- TASK TO CARRY OUT: Please copy all of the entries exactly, but drop every picture.

- PROVIDED ENTRIES:
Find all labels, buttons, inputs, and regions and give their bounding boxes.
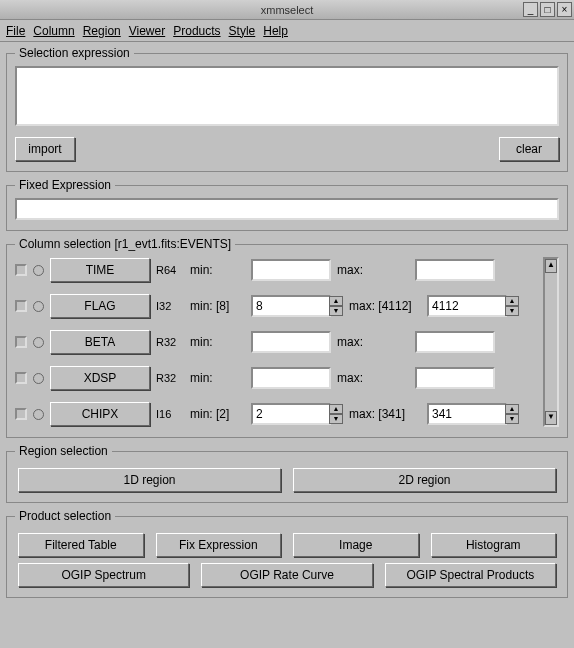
menu-file[interactable]: File <box>6 24 25 38</box>
min-input[interactable] <box>251 295 331 317</box>
column-radio[interactable] <box>33 301 44 312</box>
column-radio[interactable] <box>33 337 44 348</box>
menu-region[interactable]: Region <box>83 24 121 38</box>
max-input[interactable] <box>415 331 495 353</box>
scrollbar[interactable]: ▲ ▼ <box>543 257 559 427</box>
column-checkbox[interactable] <box>15 300 27 312</box>
max-input[interactable] <box>415 367 495 389</box>
region-1d-button[interactable]: 1D region <box>18 468 281 492</box>
selection-expression-group: Selection expression import clear <box>6 46 568 172</box>
column-rows: TIMER64min:max:FLAGI32min: [8]▲▼max: [41… <box>15 257 543 427</box>
ogip-spectral-products-button[interactable]: OGIP Spectral Products <box>385 563 556 587</box>
ogip-spectrum-button[interactable]: OGIP Spectrum <box>18 563 189 587</box>
region-legend: Region selection <box>15 444 112 458</box>
window-title: xmmselect <box>261 4 314 16</box>
spin-up-icon[interactable]: ▲ <box>329 296 343 306</box>
ogip-rate-curve-button[interactable]: OGIP Rate Curve <box>201 563 372 587</box>
column-radio[interactable] <box>33 373 44 384</box>
min-input[interactable] <box>251 331 331 353</box>
clear-button[interactable]: clear <box>499 137 559 161</box>
image-button[interactable]: Image <box>293 533 419 557</box>
titlebar: xmmselect _ □ × <box>0 0 574 20</box>
fixed-expression-group: Fixed Expression <box>6 178 568 231</box>
column-checkbox[interactable] <box>15 336 27 348</box>
min-input[interactable] <box>251 403 331 425</box>
column-row: TIMER64min:max: <box>15 257 537 283</box>
column-selection-group: Column selection [r1_evt1.fits:EVENTS] T… <box>6 237 568 438</box>
menu-help[interactable]: Help <box>263 24 288 38</box>
max-input[interactable] <box>415 259 495 281</box>
window-controls: _ □ × <box>523 2 572 17</box>
column-name-button[interactable]: CHIPX <box>50 402 150 426</box>
column-row: BETAR32min:max: <box>15 329 537 355</box>
menu-column[interactable]: Column <box>33 24 74 38</box>
min-label: min: <box>190 263 245 277</box>
column-name-button[interactable]: TIME <box>50 258 150 282</box>
column-type: I16 <box>156 408 184 420</box>
spin-down-icon[interactable]: ▼ <box>329 414 343 424</box>
fixed-legend: Fixed Expression <box>15 178 115 192</box>
selection-legend: Selection expression <box>15 46 134 60</box>
spin-up-icon[interactable]: ▲ <box>505 296 519 306</box>
column-type: R32 <box>156 336 184 348</box>
scroll-up-icon[interactable]: ▲ <box>545 259 557 273</box>
spin-down-icon[interactable]: ▼ <box>329 306 343 316</box>
menu-viewer[interactable]: Viewer <box>129 24 165 38</box>
max-label: max: [4112] <box>349 299 421 313</box>
min-label: min: <box>190 335 245 349</box>
column-checkbox[interactable] <box>15 408 27 420</box>
colsel-legend: Column selection [r1_evt1.fits:EVENTS] <box>15 237 235 251</box>
max-input[interactable] <box>427 403 507 425</box>
column-radio[interactable] <box>33 409 44 420</box>
selection-expression-input[interactable] <box>15 66 559 126</box>
spin-up-icon[interactable]: ▲ <box>329 404 343 414</box>
minimize-icon[interactable]: _ <box>523 2 538 17</box>
product-selection-group: Product selection Filtered Table Fix Exp… <box>6 509 568 598</box>
min-input[interactable] <box>251 367 331 389</box>
spin-down-icon[interactable]: ▼ <box>505 414 519 424</box>
min-label: min: <box>190 371 245 385</box>
max-label: max: <box>337 263 409 277</box>
column-checkbox[interactable] <box>15 264 27 276</box>
menu-style[interactable]: Style <box>229 24 256 38</box>
close-icon[interactable]: × <box>557 2 572 17</box>
maximize-icon[interactable]: □ <box>540 2 555 17</box>
column-row: XDSPR32min:max: <box>15 365 537 391</box>
column-name-button[interactable]: BETA <box>50 330 150 354</box>
filtered-table-button[interactable]: Filtered Table <box>18 533 144 557</box>
column-checkbox[interactable] <box>15 372 27 384</box>
region-selection-group: Region selection 1D region 2D region <box>6 444 568 503</box>
max-label: max: <box>337 335 409 349</box>
import-button[interactable]: import <box>15 137 75 161</box>
min-label: min: [2] <box>190 407 245 421</box>
column-name-button[interactable]: FLAG <box>50 294 150 318</box>
column-type: I32 <box>156 300 184 312</box>
column-row: FLAGI32min: [8]▲▼max: [4112]▲▼ <box>15 293 537 319</box>
max-label: max: <box>337 371 409 385</box>
column-type: R64 <box>156 264 184 276</box>
histogram-button[interactable]: Histogram <box>431 533 557 557</box>
column-radio[interactable] <box>33 265 44 276</box>
menu-products[interactable]: Products <box>173 24 220 38</box>
spin-up-icon[interactable]: ▲ <box>505 404 519 414</box>
min-label: min: [8] <box>190 299 245 313</box>
column-row: CHIPXI16min: [2]▲▼max: [341]▲▼ <box>15 401 537 427</box>
fix-expression-button[interactable]: Fix Expression <box>156 533 282 557</box>
spin-down-icon[interactable]: ▼ <box>505 306 519 316</box>
max-label: max: [341] <box>349 407 421 421</box>
region-2d-button[interactable]: 2D region <box>293 468 556 492</box>
column-name-button[interactable]: XDSP <box>50 366 150 390</box>
max-input[interactable] <box>427 295 507 317</box>
column-type: R32 <box>156 372 184 384</box>
product-legend: Product selection <box>15 509 115 523</box>
min-input[interactable] <box>251 259 331 281</box>
content: Selection expression import clear Fixed … <box>0 42 574 648</box>
scroll-down-icon[interactable]: ▼ <box>545 411 557 425</box>
fixed-expression-input[interactable] <box>15 198 559 220</box>
menubar: File Column Region Viewer Products Style… <box>0 20 574 42</box>
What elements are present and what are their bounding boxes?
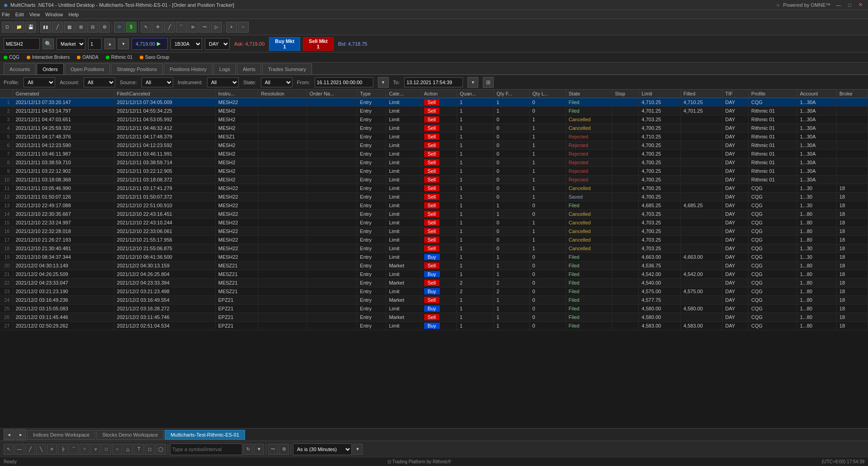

- ANSWER SPACE:
Find all labels, buttons, inputs, and regions and give their bounding boxes.
menu-file[interactable]: File <box>6 24 25 38</box>
min-input[interactable] <box>251 295 331 317</box>
column-radio[interactable] <box>33 301 44 312</box>
column-radio[interactable] <box>33 337 44 348</box>
menu-region[interactable]: Region <box>83 24 121 38</box>
max-input[interactable] <box>415 331 495 353</box>
scrollbar[interactable]: ▲ ▼ <box>543 257 559 427</box>
column-checkbox[interactable] <box>15 300 27 312</box>
max-input[interactable] <box>415 367 495 389</box>
region-1d-button[interactable]: 1D region <box>18 468 281 492</box>
selection-expression-group: Selection expression import clear <box>6 46 568 172</box>
column-rows: TIMER64min:max:FLAGI32min: [8]▲▼max: [41… <box>15 257 543 427</box>
ogip-spectral-products-button[interactable]: OGIP Spectral Products <box>385 563 556 587</box>
ogip-spectrum-button[interactable]: OGIP Spectrum <box>18 563 189 587</box>
region-legend: Region selection <box>15 444 112 458</box>
window-title: xmmselect <box>261 4 314 16</box>
spin-up-icon[interactable]: ▲ <box>329 296 343 306</box>
ogip-rate-curve-button[interactable]: OGIP Rate Curve <box>201 563 372 587</box>
column-radio[interactable] <box>33 373 44 384</box>
min-input[interactable] <box>251 331 331 353</box>
clear-button[interactable]: clear <box>499 137 559 161</box>
image-button[interactable]: Image <box>293 533 419 557</box>
titlebar: xmmselect _ □ × <box>0 0 574 20</box>
fixed-expression-group: Fixed Expression <box>6 178 568 231</box>
column-checkbox[interactable] <box>15 336 27 348</box>
min-input[interactable] <box>251 403 331 425</box>
column-row: TIMER64min:max: <box>15 257 537 283</box>
column-selection-group: Column selection [r1_evt1.fits:EVENTS] T… <box>6 237 568 438</box>
menu-help[interactable]: Help <box>263 24 288 38</box>
max-input[interactable] <box>415 259 495 281</box>
window-controls: _ □ × <box>523 2 572 17</box>
column-name-button[interactable]: CHIPX <box>50 402 150 426</box>
column-row: BETAR32min:max: <box>15 329 537 355</box>
menu-column[interactable]: Column <box>33 24 74 38</box>
min-label: min: <box>190 263 245 277</box>
column-name-button[interactable]: TIME <box>50 258 150 282</box>
column-type: I16 <box>156 408 184 420</box>
spin-down-icon[interactable]: ▼ <box>329 414 343 424</box>
fixed-legend: Fixed Expression <box>15 178 115 192</box>
selection-legend: Selection expression <box>15 46 134 60</box>
spin-up-icon[interactable]: ▲ <box>505 296 519 306</box>
column-type: R32 <box>156 336 184 348</box>
scroll-up-icon[interactable]: ▲ <box>545 259 557 273</box>
spin-down-icon[interactable]: ▼ <box>329 306 343 316</box>
menu-viewer[interactable]: Viewer <box>129 24 165 38</box>
max-label: max: [4112] <box>349 299 421 313</box>
min-label: min: <box>190 335 245 349</box>
column-checkbox[interactable] <box>15 408 27 420</box>
colsel-legend: Column selection [r1_evt1.fits:EVENTS] <box>15 237 235 251</box>
max-input[interactable] <box>427 403 507 425</box>
column-radio[interactable] <box>33 409 44 420</box>
selection-expression-input[interactable] <box>15 66 559 126</box>
spin-up-icon[interactable]: ▲ <box>329 404 343 414</box>
minimize-icon[interactable]: _ <box>523 2 538 17</box>
product-selection-group: Product selection Filtered Table Fix Exp… <box>6 509 568 598</box>
min-input[interactable] <box>251 367 331 389</box>
spin-down-icon[interactable]: ▼ <box>505 414 519 424</box>
min-label: min: <box>190 371 245 385</box>
max-label: max: <box>337 263 409 277</box>
column-checkbox[interactable] <box>15 264 27 276</box>
menu-style[interactable]: Style <box>229 24 256 38</box>
close-icon[interactable]: × <box>557 2 572 17</box>
maximize-icon[interactable]: □ <box>540 2 555 17</box>
column-row: XDSPR32min:max: <box>15 365 537 391</box>
column-name-button[interactable]: BETA <box>50 330 150 354</box>
filtered-table-button[interactable]: Filtered Table <box>18 533 144 557</box>
column-checkbox[interactable] <box>15 372 27 384</box>
region-selection-group: Region selection 1D region 2D region <box>6 444 568 503</box>
max-label: max: <box>337 335 409 349</box>
import-button[interactable]: import <box>15 137 75 161</box>
min-label: min: [2] <box>190 407 245 421</box>
column-name-button[interactable]: FLAG <box>50 294 150 318</box>
column-type: I32 <box>156 300 184 312</box>
column-row: FLAGI32min: [8]▲▼max: [4112]▲▼ <box>15 293 537 319</box>
max-label: max: <box>337 371 409 385</box>
column-type: R64 <box>156 264 184 276</box>
histogram-button[interactable]: Histogram <box>431 533 557 557</box>
column-radio[interactable] <box>33 265 44 276</box>
menu-products[interactable]: Products <box>173 24 220 38</box>
spin-up-icon[interactable]: ▲ <box>505 404 519 414</box>
min-label: min: [8] <box>190 299 245 313</box>
column-row: CHIPXI16min: [2]▲▼max: [341]▲▼ <box>15 401 537 427</box>
fix-expression-button[interactable]: Fix Expression <box>156 533 282 557</box>
spin-down-icon[interactable]: ▼ <box>505 306 519 316</box>
max-label: max: [341] <box>349 407 421 421</box>
region-2d-button[interactable]: 2D region <box>293 468 556 492</box>
column-name-button[interactable]: XDSP <box>50 366 150 390</box>
max-input[interactable] <box>427 295 507 317</box>
column-type: R32 <box>156 372 184 384</box>
product-legend: Product selection <box>15 509 115 523</box>
min-input[interactable] <box>251 259 331 281</box>
content: Selection expression import clear Fixed … <box>0 42 574 648</box>
scroll-down-icon[interactable]: ▼ <box>545 411 557 425</box>
fixed-expression-input[interactable] <box>15 198 559 220</box>
menubar: File Column Region Viewer Products Style… <box>0 20 574 42</box>
What elements are present and what are their bounding boxes?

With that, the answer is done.